Output exactly, in the material below, the lines from the one with "ca. 4 - 6 Wochen" through the one with "Aktuelle Ausgabe". Omit all pictures.

---------- Information shown ----------

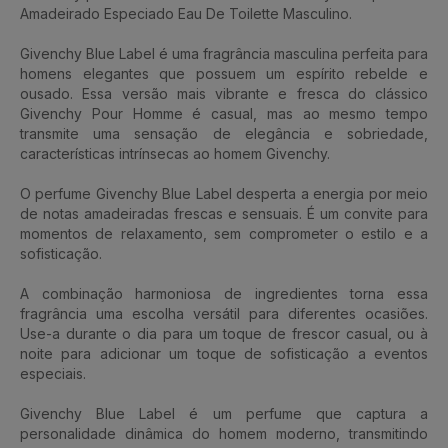
Amadeirado Especiado Eau De Toilette Masculino.
Givenchy Blue Label é uma fragrância masculina perfeita para
homens elegantes que possuem um espírito rebelde e
ousado. Essa versão mais vibrante e fresca do clássico
Givenchy Pour Homme é casual, mas ao mesmo tempo
transmite uma sensação de elegância e sobriedade,
características intrínsecas ao homem Givenchy.
O perfume Givenchy Blue Label desperta a energia por meio
de notas amadeiradas frescas e sensuais. É um convite para
momentos de relaxamento, sem comprometer o estilo e a
sofisticação.
A combinação harmoniosa de ingredientes torna essa
fragrância uma escolha versátil para diferentes ocasiões.
Use-a durante o dia para um toque de frescor casual, ou à
noite para adicionar um toque de sofisticação a eventos
especiais.
Givenchy Blue Label é um perfume que captura a
personalidade dinâmica do homem moderno, transmitindo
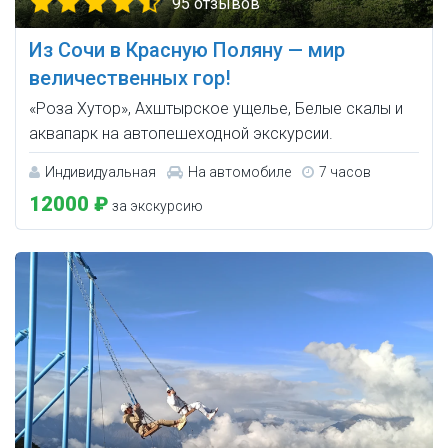
95 отзывов
Из Сочи в Красную Поляну — мир
величественных гор!
«Роза Хутор», Ахштырское ущелье, Белые скалы и
аквапарк на автопешеходной экскурсии.
Индивидуальная
На автомобиле
7 часов
12000 ₽
за экскурсию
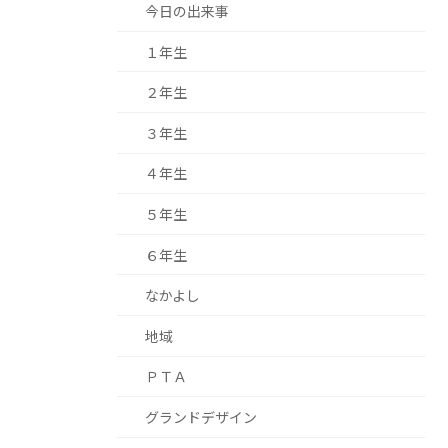
今日の出来事
１年生
２年生
３年生
４年生
５年生
６年生
なかよし
地域
ＰＴＡ
グランドデザイン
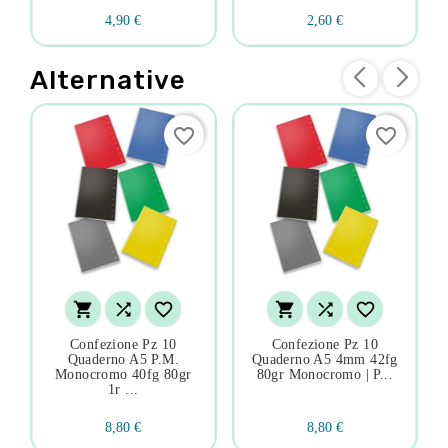
4,90 €
2,60 €
Alternative
favorite_border
favorite_border






Confezione Pz 10
Confezione Pz 10
Quaderno A5 P.m.
Quaderno A5 4mm 42fg
Monocromo 40fg 80gr
80gr Monocromo | P...
1r ...
8,80 €
8,80 €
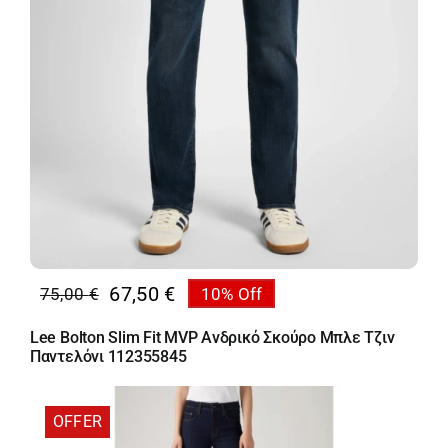
67,50
€
75,00
€
10% Off
Original
Η
price
τρέχουσα
Lee Bolton Slim Fit MVP Ανδρικό Σκούρο Μπλε Τζιν
was:
τιμή
Παντελόνι 112355845
75,00 €.
είναι:
67,50 €.
OFFER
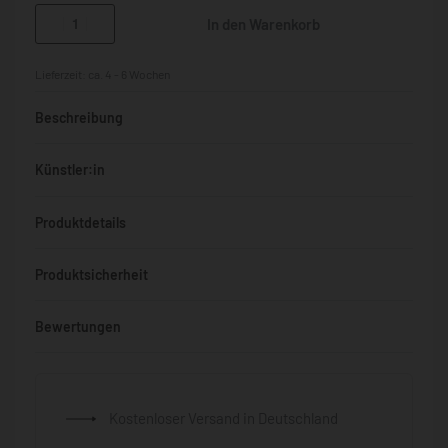
In den Warenkorb
Lieferzeit:
ca. 4 - 6 Wochen
Beschreibung
Künstler:in
Produktdetails
Produktsicherheit
Bewertungen
Bewertet mit
0
von 5
Kostenloser Versand in Deutschland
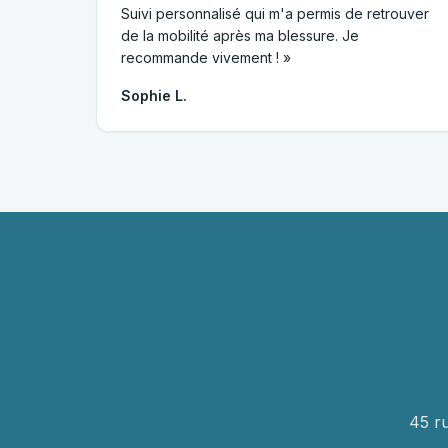
Suivi personnalisé qui m'a permis de retrouver
de la mobilité après ma blessure. Je
recommande vivement ! »
Sophie L.
45 r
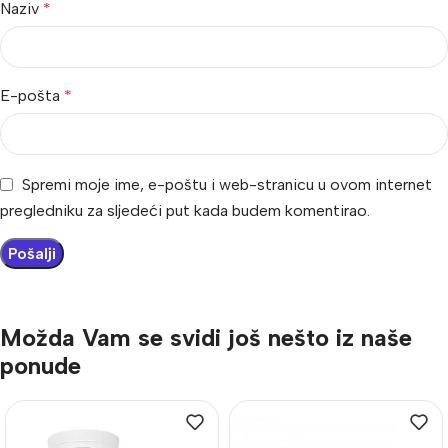
Naziv
*
E-pošta
*
Spremi moje ime, e-poštu i web-stranicu u ovom internet
pregledniku za sljedeći put kada budem komentirao.
Možda Vam se svidi još nešto iz naše
ponude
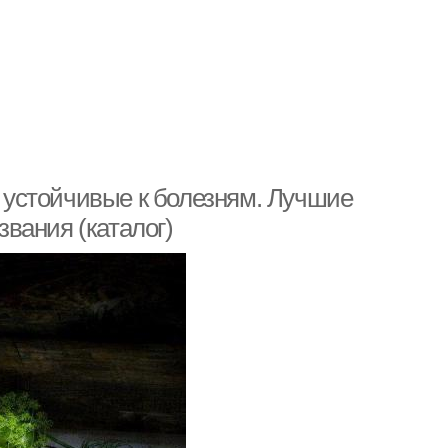
е устойчивые к болезням. Лучшие
звания (каталог)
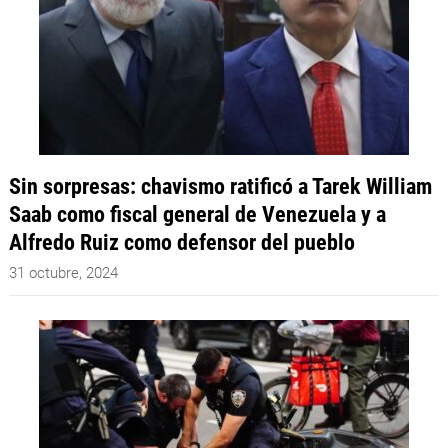
Sin sorpresas: chavismo ratificó a Tarek William
Saab como fiscal general de Venezuela y a
Alfredo Ruiz como defensor del pueblo
31 octubre, 2024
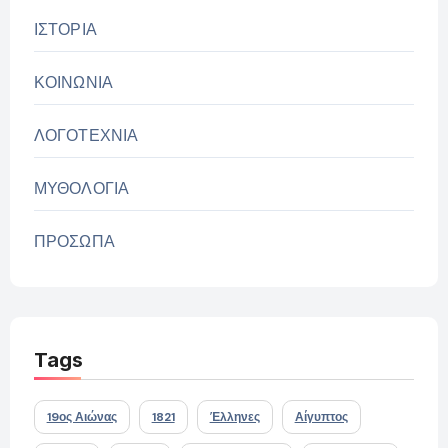
ΙΣΤΟΡΙΑ
ΚΟΙΝΩΝΙΑ
ΛΟΓΟΤΕΧΝΙΑ
ΜΥΘΟΛΟΓΙΑ
ΠΡΟΣΩΠΑ
Tags
19ος Αιώνας
1821
Έλληνες
Αίγυπτος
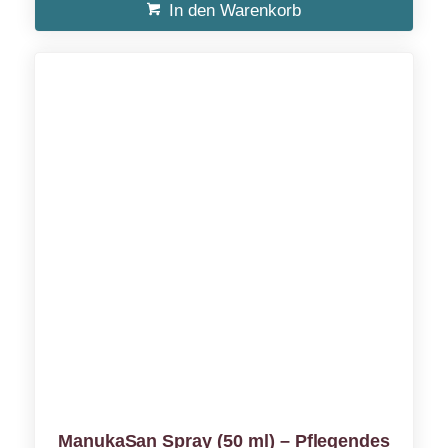
In den Warenkorb
ManukaSan Spray (50 ml) – Pflegendes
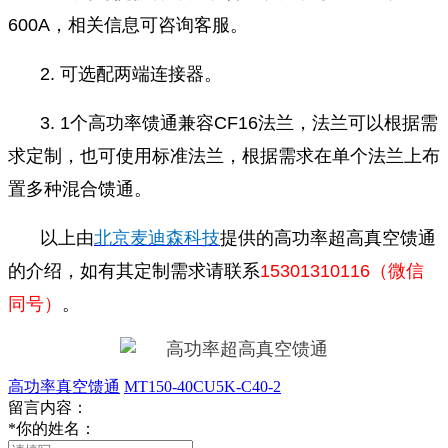
600A，相关信息可咨询客服。
2. 可选配两端连接器。
3. 1个高功率馈通兼容CF16法兰，法兰可以根据需
求定制，也可使用标准法兰，根据需求在单个法兰上布
置多种混合馈通。
以上由
北京麦迪森科技
提供的高功率超高真空馈通
的介绍，如有其定制需求请联系
15301310116（微信
同号）
。
高功率真空馈通
MT150-40CU5K-C40-2
留言内容：
*
你的姓名：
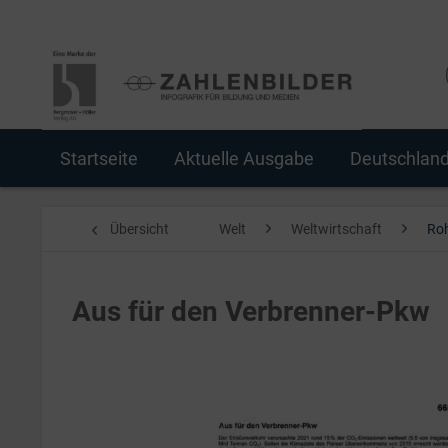
Startseite
Aktuelle Ausgabe
Deutschlan
Übersicht
Welt
Weltwirtschaft
Roh
Aus für den Verbrenner-Pkw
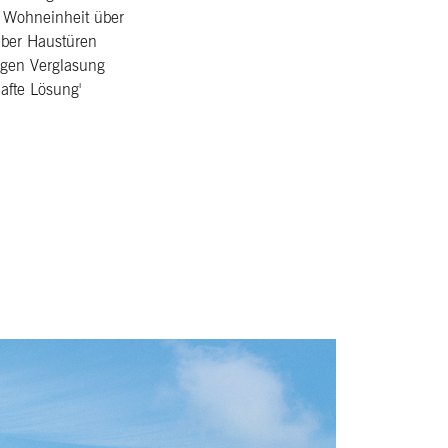
e Wohneinheit über
 Über Haustüren
higen Verglasung
hafte Lösung'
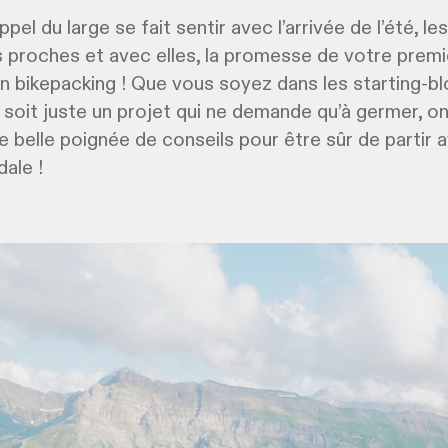
appel du large se fait sentir avec l’arrivée de l’été, l
 proches et avec elles, la promesse de votre premi
 bikepacking ! Que vous soyez dans les starting-b
 soit juste un projet qui ne demande qu’à germer, o
 belle poignée de conseils pour être sûr de partir 
ale !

----------

- _Exercise result_:
ca. 4 - 6 Wochen
Beschreibung
Künstler:in
Produktdetails
Produktsicherheit
Bewertungen
Bewertet mit
0
von 5
Kostenloser Versand in Deutschland
Suivi personnalisé qui m'a permis de retrouver
de la mobilité après ma blessure. Je
recommande vivement ! »
Sophie L.
45 r
Naziv
*
E-pošta
*
Spremi moje ime, e-poštu i web-stranicu u ovom internet
pregledniku za sljedeći put kada budem komentirao.
Možda Vam se svidi još nešto iz naše
ponude
е устойчивые к болезням. Лучшие
звания (каталог)
Sin sorpresas: chavismo ratificó a Tarek William
Saab como fiscal general de Venezuela y a
Alfredo Ruiz como defensor del pueblo
31 octubre, 2024
ΙΣΤΟΡΙΑ
ΚΟΙΝΩΝΙΑ
ΛΟΓΟΤΕΧΝΙΑ
ΜΥΘΟΛΟΓΙΑ
ΠΡΟΣΩΠΑ
Tags
19ος Αιώνας
1821
Έλληνες
Αίγυπτος
In den Warenkorb
ManukaSan Spray (50 ml) – Pflegendes
600A，相关信息可咨询客服。
2. 可选配两端连接器。
3. 1个高功率馈通兼容CF16法兰，法兰可以根据需
求定制，也可使用标准法兰，根据需求在单个法兰上布
置多种混合馈通。
以上由
北京麦迪森科技
提供的高功率超高真空馈通
的介绍，如有其定制需求请联系
15301310116（微信
同号）
。
高功率真空馈通
MT150-40CU5K-C40-2
留言内容：
*
你的姓名：
Startseite
Aktuelle Ausgabe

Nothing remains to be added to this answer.